Hope you can make this out. Never have been much for typing, not since Miss Ella Margolis rapped my knuckles red in the seventh grade for moving my hands to get to the number keys. You might not think I'm much for penmanship either. Scrawled this down, though, in case I couldn't choke the words out today.
I know you'll keep what I have to say under your hat. You'll find your hat, at times, atop your head. That's the place where your eyes are, where you see from. Breathe from.
(Pause for effect.)
Oh well. Nobody around here ever did get my jokes. The sportswriters used to have those same looks on their faces whenever I made a crack. The wittier it was, the more incredulous everybody got. And no, I won't define that word for you.
The sportswriters liked to say that I was known for my dry wit. Their excuse for not getting it. But let me tell you: These last few days, I've been about as dry as the Atlantic (Ocean). That's because I'm retiring. Stepping down. Pulling out. Leaving you with a new coach next season. Just like Coach Smith did three years ago (see your basketball orientation video, "The Zeus of Chapel Hill" segment, for further details).

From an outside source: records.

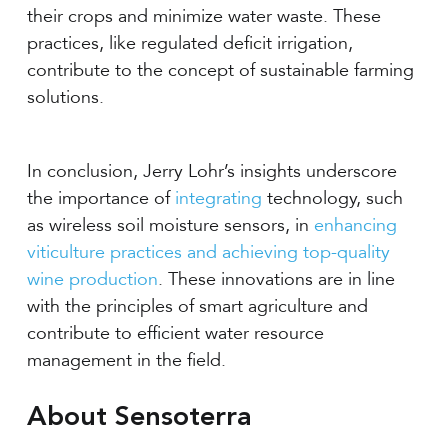
their crops and minimize water waste. These
practices, like regulated deficit irrigation,
contribute to the concept of sustainable farming
solutions.
In conclusion, Jerry Lohr’s insights underscore
the importance of
integrating
technology, such
as wireless soil moisture sensors, in
enhancing
viticulture practices and achieving top-quality
wine production
. These innovations are in line
with the principles of smart agriculture and
contribute to efficient water resource
management in the field.
About Sensoterra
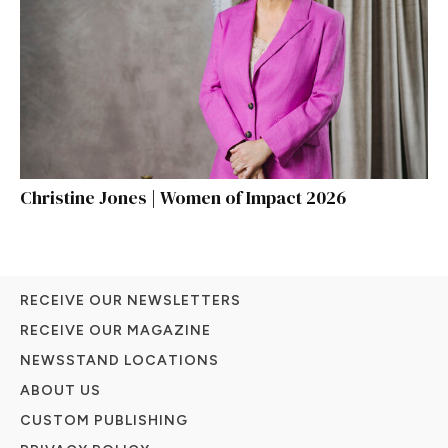
Christine Jones | Women of Impact 2026
RECEIVE OUR NEWSLETTERS
RECEIVE OUR MAGAZINE
NEWSSTAND LOCATIONS
ABOUT US
CUSTOM PUBLISHING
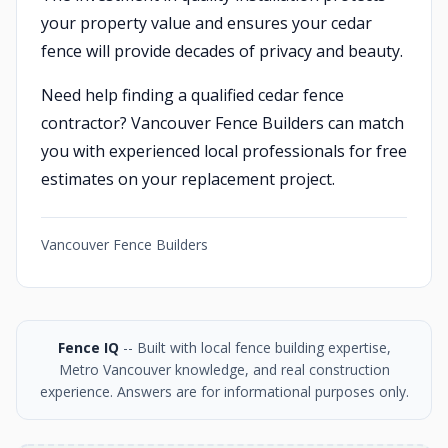
your property value and ensures your cedar
fence will provide decades of privacy and beauty.
Need help finding a qualified cedar fence
contractor? Vancouver Fence Builders can match
you with experienced local professionals for free
estimates on your replacement project.
Vancouver Fence Builders
Fence IQ
-- Built with local fence building expertise,
Metro Vancouver knowledge, and real construction
experience. Answers are for informational purposes only.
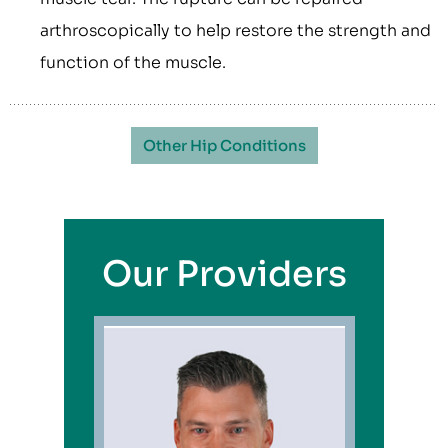
arthroscopically to help restore the strength and
function of the muscle.
Other Hip Conditions
Our Providers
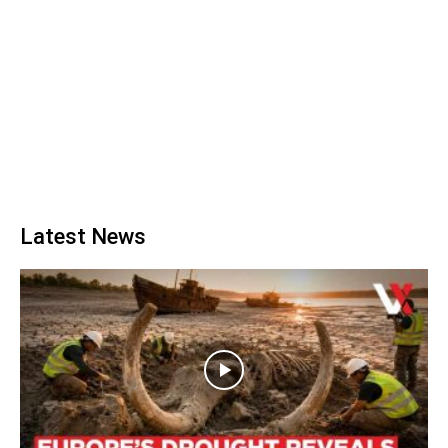
Latest News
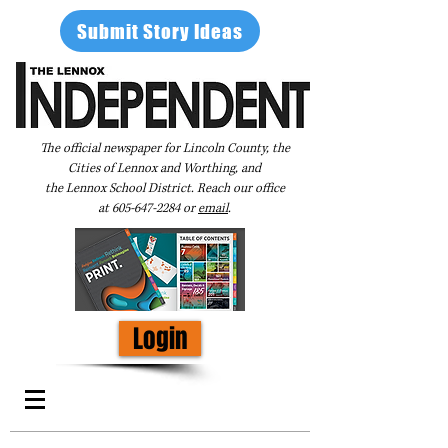
Submit Story Ideas
The official newspaper for Lincoln County, the
Cities of Lennox and Worthing, and
the Lennox School District. Reach our office
at
605-647-2284
or
email
.
Login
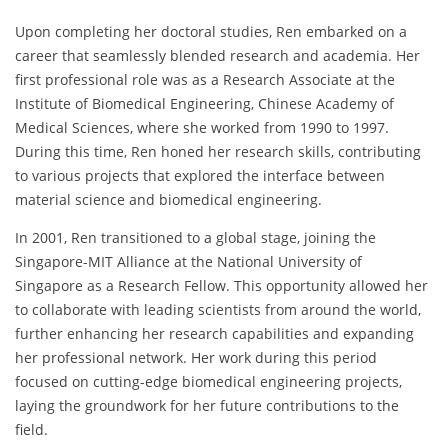
Upon completing her doctoral studies, Ren embarked on a
career that seamlessly blended research and academia. Her
first professional role was as a Research Associate at the
Institute of Biomedical Engineering, Chinese Academy of
Medical Sciences, where she worked from 1990 to 1997.
During this time, Ren honed her research skills, contributing
to various projects that explored the interface between
material science and biomedical engineering.
In 2001, Ren transitioned to a global stage, joining the
Singapore-MIT Alliance at the National University of
Singapore as a Research Fellow. This opportunity allowed her
to collaborate with leading scientists from around the world,
further enhancing her research capabilities and expanding
her professional network. Her work during this period
focused on cutting-edge biomedical engineering projects,
laying the groundwork for her future contributions to the
field.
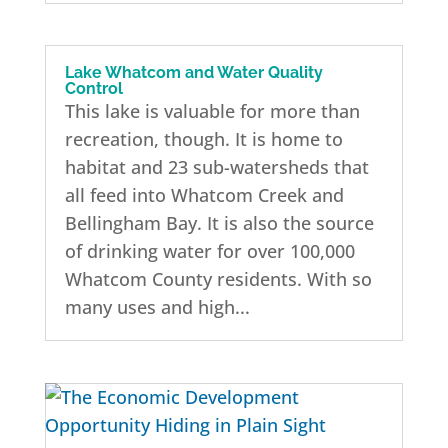
Lake Whatcom and Water Quality
Control
This lake is valuable for more than
recreation, though. It is home to
habitat and 23 sub-watersheds that
all feed into Whatcom Creek and
Bellingham Bay. It is also the source
of drinking water for over 100,000
Whatcom County residents. With so
many uses and high...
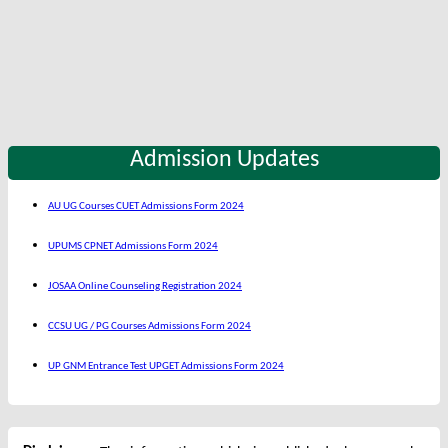
Admission Updates
AU UG Courses CUET Admissions Form 2024
UPUMS CPNET Admissions Form 2024
JOSAA Online Counseling Registration 2024
CCSU UG / PG Courses Admissions Form 2024
UP GNM Entrance Test UPGET Admissions Form 2024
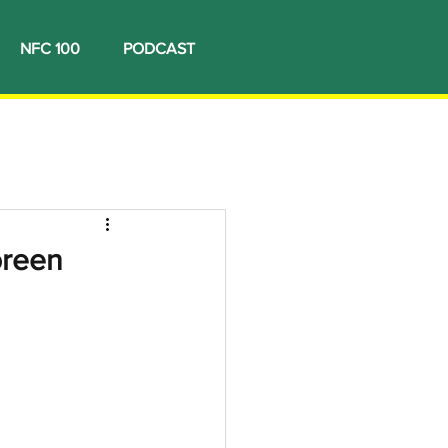
NFC 100
PODCAST
oreen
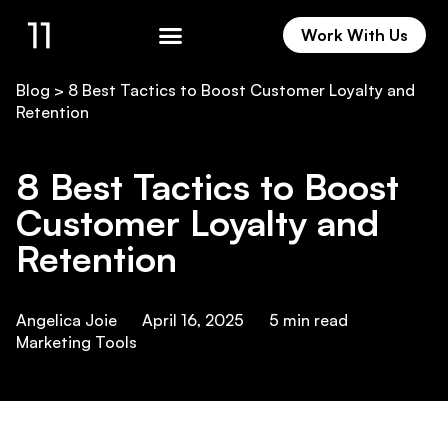
Work With Us
Work With Us
Blog
>
8 Best Tactics to Boost Customer Loyalty and
Retention
8 Best Tactics to Boost
Customer Loyalty and
Retention
Angelica Joie
April 16, 2025
5
min read
Marketing Tools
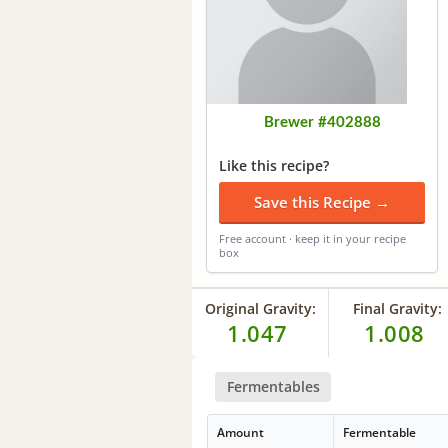
Brewer #402888
Like this recipe?
Save this Recipe →
Free account · keep it in your recipe
box
Original Gravity:
Final Gravity:
1.047
1.008
Fermentables
Amount
Fermentable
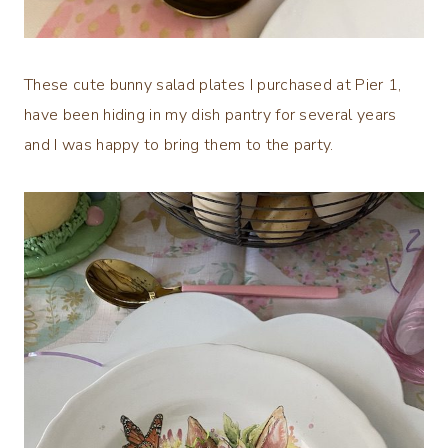
These cute bunny salad plates I purchased at Pier 1,
have been hiding in my dish pantry for several years
and I was happy to bring them to the party.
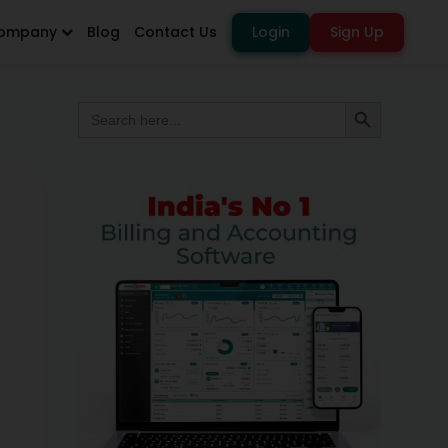
ompany
Blog
Contact Us
Login
Sign Up
Search
Search Button
for:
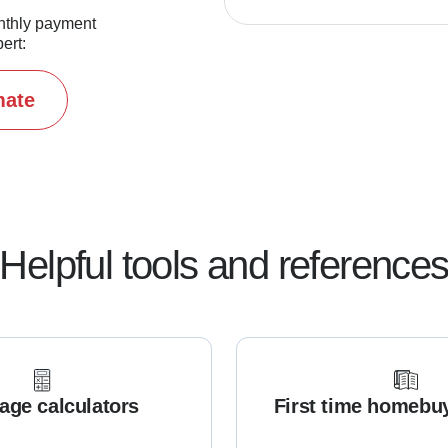
nthly payment
ert:
mate
Helpful tools and reference
age calculators
First time homebu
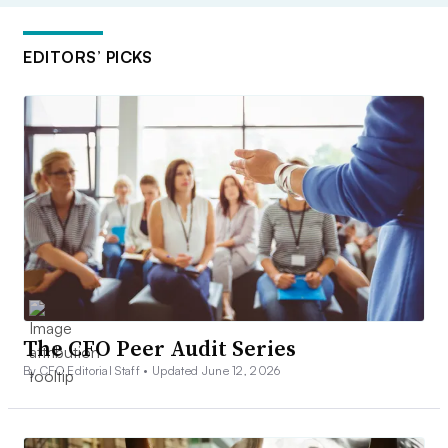
EDITORS’ PICKS
The CFO Peer Audit Series
By CFO Editorial Staff •
Updated June 12, 2026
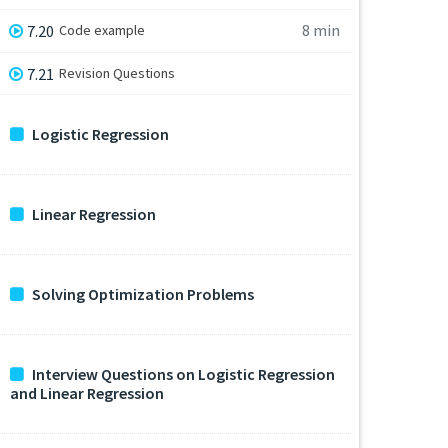
8 min
7.20
Code example
7.21
Revision Questions
Logistic Regression
Linear Regression
Solving Optimization Problems
Interview Questions on Logistic Regression
and Linear Regression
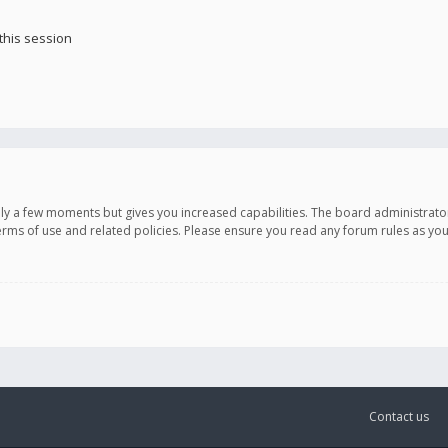
this session
only a few moments but gives you increased capabilities. The board administrato
terms of use and related policies. Please ensure you read any forum rules as y
Contact us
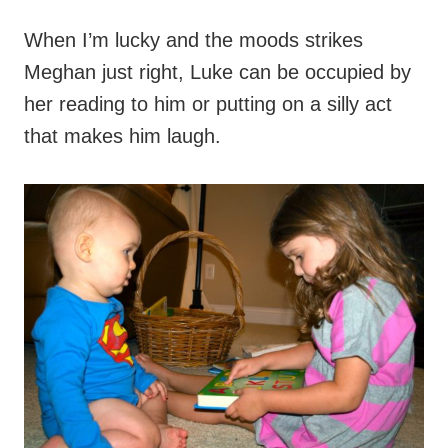
When I’m lucky and the moods strikes
Meghan just right, Luke can be occupied by
her reading to him or putting on a silly act
that makes him laugh.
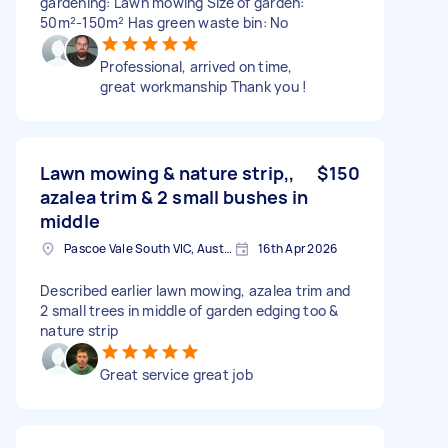
gardening: Lawn mowing Size of garden:
50m²-150m² Has green waste bin: No
Professional, arrived on time,
great workmanship Thank you !
Lawn mowing & nature strip,,
$150
azalea trim & 2 small bushes in
middle
Pascoe Vale South VIC, Australia
16th Apr 2026
Described earlier lawn mowing, azalea trim and
2 small trees in middle of garden edging too &
nature strip
Great service great job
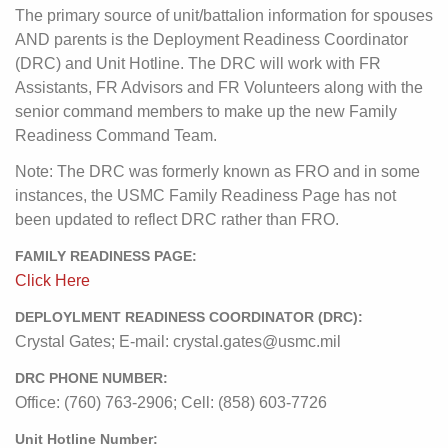
The primary source of unit/battalion information for spouses
AND parents is the Deployment Readiness Coordinator
(DRC) and Unit Hotline. The DRC will work with FR
Assistants, FR Advisors and FR Volunteers along with the
senior command members to make up the new Family
Readiness Command Team.
Note: The DRC was formerly known as FRO and in some
instances, the USMC Family Readiness Page has not
been updated to reflect DRC rather than FRO.
FAMILY READINESS PAGE:
Click Here
DEPLOYLMENT READINESS COORDINATOR (DRC):
Crystal Gates; E-mail: crystal.gates@usmc.mil
DRC PHONE NUMBER:
Office: (760) 763-2906; Cell: (858) 603-7726
Unit Hotline Number:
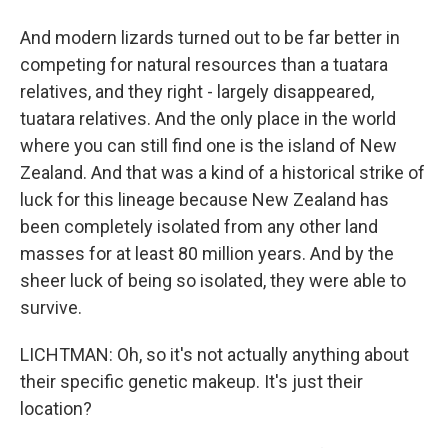
And modern lizards turned out to be far better in
competing for natural resources than a tuatara
relatives, and they right - largely disappeared,
tuatara relatives. And the only place in the world
where you can still find one is the island of New
Zealand. And that was a kind of a historical strike of
luck for this lineage because New Zealand has
been completely isolated from any other land
masses for at least 80 million years. And by the
sheer luck of being so isolated, they were able to
survive.
LICHTMAN: Oh, so it's not actually anything about
their specific genetic makeup. It's just their
location?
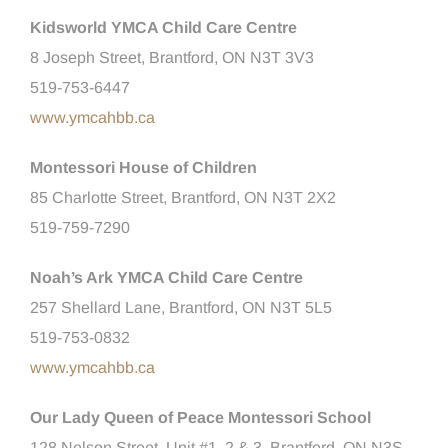
Kidsworld YMCA Child Care Centre
8 Joseph Street, Brantford, ON N3T 3V3
519-753-6447
www.ymcahbb.ca
Montessori House of Children
85 Charlotte Street, Brantford, ON N3T 2X2
519-759-7290
Noah’s Ark YMCA Child Care Centre
257 Shellard Lane, Brantford, ON N3T 5L5
519-753-0832
www.ymcahbb.ca
Our Lady Queen of Peace Montessori School
128 Nelson Street, Unit #1, 2 & 3, Brantford, ON N3S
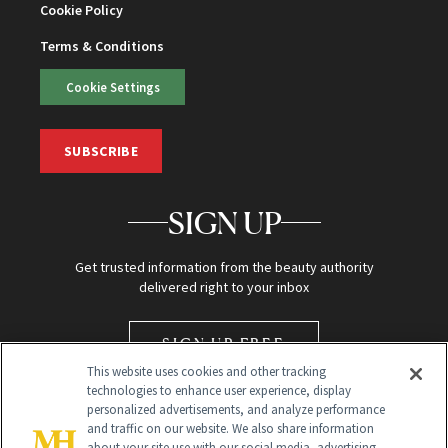
Cookie Policy
Terms & Conditions
Cookie Settings
SUBSCRIBE
SIGN UP
Get trusted information from the beauty authority
delivered right to your inbox
SIGN UP FREE
This website uses cookies and other tracking
technologies to enhance user experience, display
personalized advertisements, and analyze performance
and traffic on our website. We also share information
about your site use with our social media, advertising,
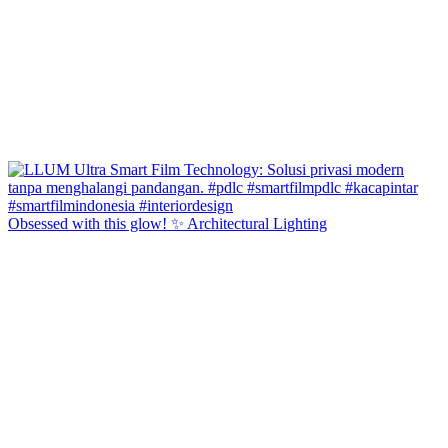
Obsessed with this glow! ✨ Architectural Lighting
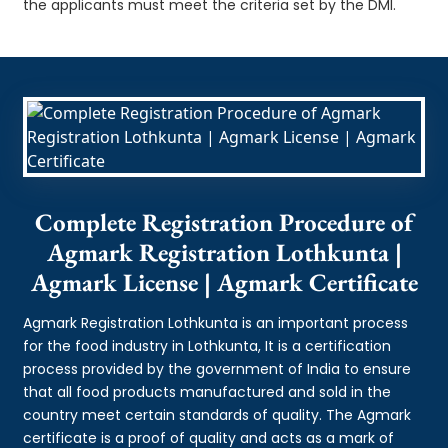
the applicants must meet the criteria set by the DMI.
Complete Registration Procedure of
Agmark Registration Lothkunta |
Agmark License | Agmark Certificate
Agmark Registration Lothkunta is an important process
for the food industry in Lothkunta, It is a certification
process provided by the government of India to ensure
that all food products manufactured and sold in the
country meet certain standards of quality. The Agmark
certificate is a proof of quality and acts as a mark of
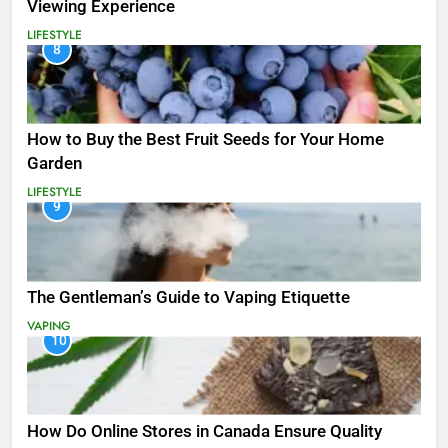
Viewing Experience
LIFESTYLE
8
How to Buy the Best Fruit Seeds for Your Home
Garden
LIFESTYLE
9
The Gentleman’s Guide to Vaping Etiquette
VAPING
10
How Do Online Stores in Canada Ensure Quality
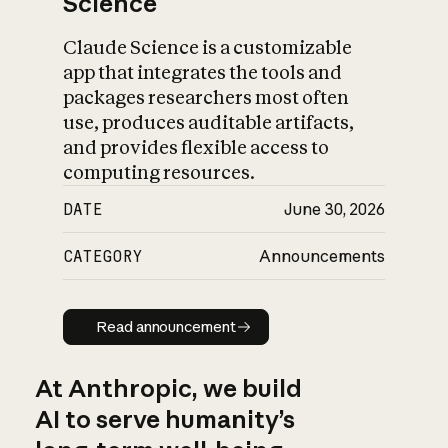
Science
Claude Science is a customizable
app that integrates the tools and
packages researchers most often
use, produces auditable artifacts,
and provides flexible access to
computing resources.
DATE
June 30, 2026
CATEGORY
Announcements
Read announcement
Read announcement
At Anthropic, we build
AI to serve humanity’s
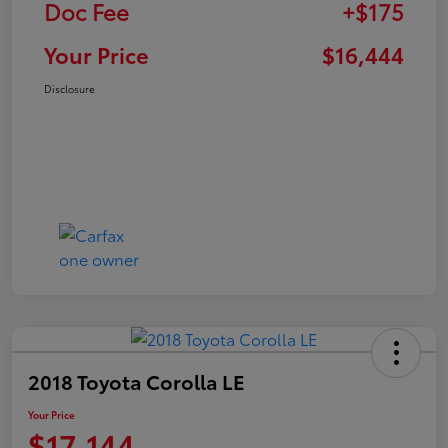
Doc Fee
+$175
Your Price
$16,444
Disclosure
2018 Toyota Corolla LE
Your Price
$17,144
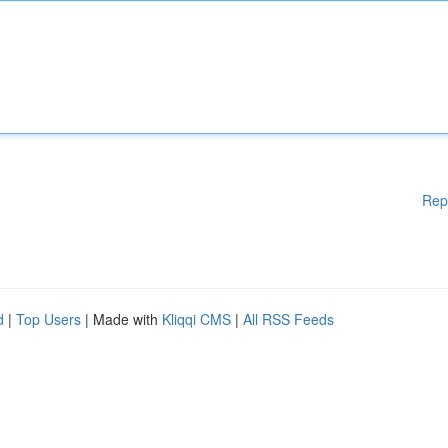
Rep
d
|
Top Users
| Made with
Kliqqi CMS
|
All RSS Feeds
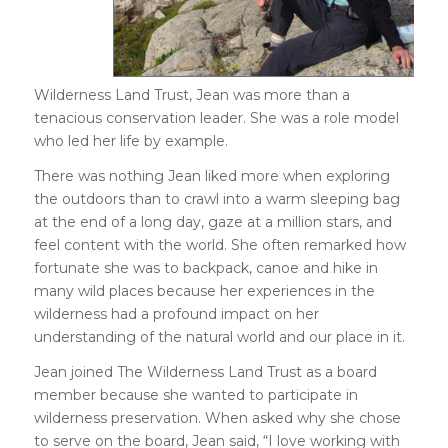
Wilderness Land Trust, Jean was more than a
tenacious conservation leader. She was a role model
who led her life by example.
There was nothing Jean liked more when exploring
the outdoors than to crawl into a warm sleeping bag
at the end of a long day, gaze at a million stars, and
feel content with the world. She often remarked how
fortunate she was to backpack, canoe and hike in
many wild places because her experiences in the
wilderness had a profound impact on her
understanding of the natural world and our place in it.
Jean joined The Wilderness Land Trust as a board
member because she wanted to participate in
wilderness preservation. When asked why she chose
to serve on the board, Jean said, “I love working with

Believe me: I'd rather not retire. Rather coach every one of you through your entire Carolina careers and rake in a few more million from Nike while I'm at it (much of which I would donate, as always, to the university library, which you really should visit next time you're on campus). But I'd rather not keel over in the middle of a game next season, either. I'll do my keeling over in the privacy of my home, if it's all right with you.
I've always been a teacher at heart, you know. Grew up in Parsons, Kan., son of a school superintendent, and hoped I'd get back to Parsons to teach high-school math and coach a little basketball. That was my dream. And that's one thing you can learn from me today: Stick to your dream. I didn't, and half the state of North Carolina has spent the last two years wishing I had.
Last year, some of you might recall, I told you after every loss that I believed in you. I said it with conviction. You knew I meant it. There's a lesson in this, too. It's called pragmatism. You don't have to be a math teacher to put two and two together, right? Now, does this add up: The coach believes in you after you've just gotten blown off your home court by Florida State? See, I was being pragmatic. Had no choice but to convince you that I believed in you. And you know what happened: After you heard it 13 times, you fell for it. Beat Stanford, got to the Final Four, shut everybody up temporarily, all because of pragmatism.
But what I came to say was this: Pragmatism aside, I really do believe in you guys. I will always be there for you, long as I'm kicking. You'll have a great season this year, and the next, no matter what member of the Carolina family replaces me as your coach. Just remember the other thing I kept telling you last year: Forget about the fans. Unless you're winning, there are no Carolina fans (see orientation video, "The Carolina Fan: A Contradiction in Terms" segment). Play for each other. Play with each other. And don't take that last bit of advice too seriously.
Didn't get that one either? Well, I love you anyway. Each and every one of you. And please, again, keep these remarks confidential. I know you will. You've never been anything but professionals.